**Remarks**:

- Harper has offered to have an office hour thurs from 2-3. He is also available by email appointment.
- I think I wrote something wrong on the upper left board. I put part 2 of problem 3 of problem set 1 as a homework. You can leave it in the homework if you like, but it must be part of the problem set (which is still not assigned, but coming soon).

It is convenient to add two special nodes, a
**header** and **trailer**. The header has
just a next component, which links to the first node and the trailer
has just a prev component, which links to the last node. For an empty
list, the header and trailer link to each other and for a list of size
1, they both link to the only normal node.

In order to proceed from the top (empty) list to the bottom list (with one element), one would need to execute one of the insert methods. Ignoring the abbreviations, this means either insertBefore(p,e) or inserAfter(p,e). But this means that header and/or trailer must be an example of a position, one for which there is no element.

This observation explains the authors' comment above that insertBefore(p,e) cannot be applied if p is the first position. What they mean is that when we permit header and trailer to be positions, then we cannot insertBefore the first position, since that position is the header and the header has no prev. Similarly we cannot insertAfter the final position since that position is the trailer and the trailer has no next. Clearly not the authors' finest hour.

A list object contains three components, the header, the trailer, and the size of the list. Note that the book forgets to update the size for inserts and deletes.
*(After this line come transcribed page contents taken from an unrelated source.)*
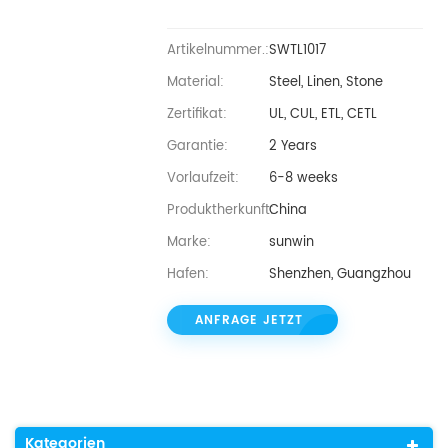
Artikelnummer.:
SWTL1017
Material:
Steel, Linen, Stone
Zertifikat:
UL, CUL, ETL, CETL
Garantie:
2 Years
Vorlaufzeit:
6-8 weeks
Produktherkunft:
China
Marke:
sunwin
Hafen:
Shenzhen, Guangzhou
ANFRAGE JETZT
Kategorien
**Implementation Comment** I have not done the
implementation. It is probably easiest to have header and trailer
have the same three components as a normal node, but have the prev of
header and the next of trailer be some special value (say NULL) that
can be tested for.

The position p can be header, but cannot be trailer.

Algorithm insertAfter(p,e): If p is trailer then signal an error size←size+1 // missing in book Create a new node v v.element←e v.prev←p v.next←p.next (p.next).prev←v p.next← v return v

Do on the board the pointer updates for two cases: Adding a node after an ordinary node and after header. Note that they are the same. Indeed, that is what makes having the header and trailer so convenient.

**Homework:** Write pseudo code for insertBefore(p,e).

Note that insertAfter(header,e) and insertBefore(trailer,e) appear to be the only way to insert an element into an empty list. In particular, insertFirst(e) fails for an empty list since it performs insertBefore(first()) and first() generates an error for an empty list.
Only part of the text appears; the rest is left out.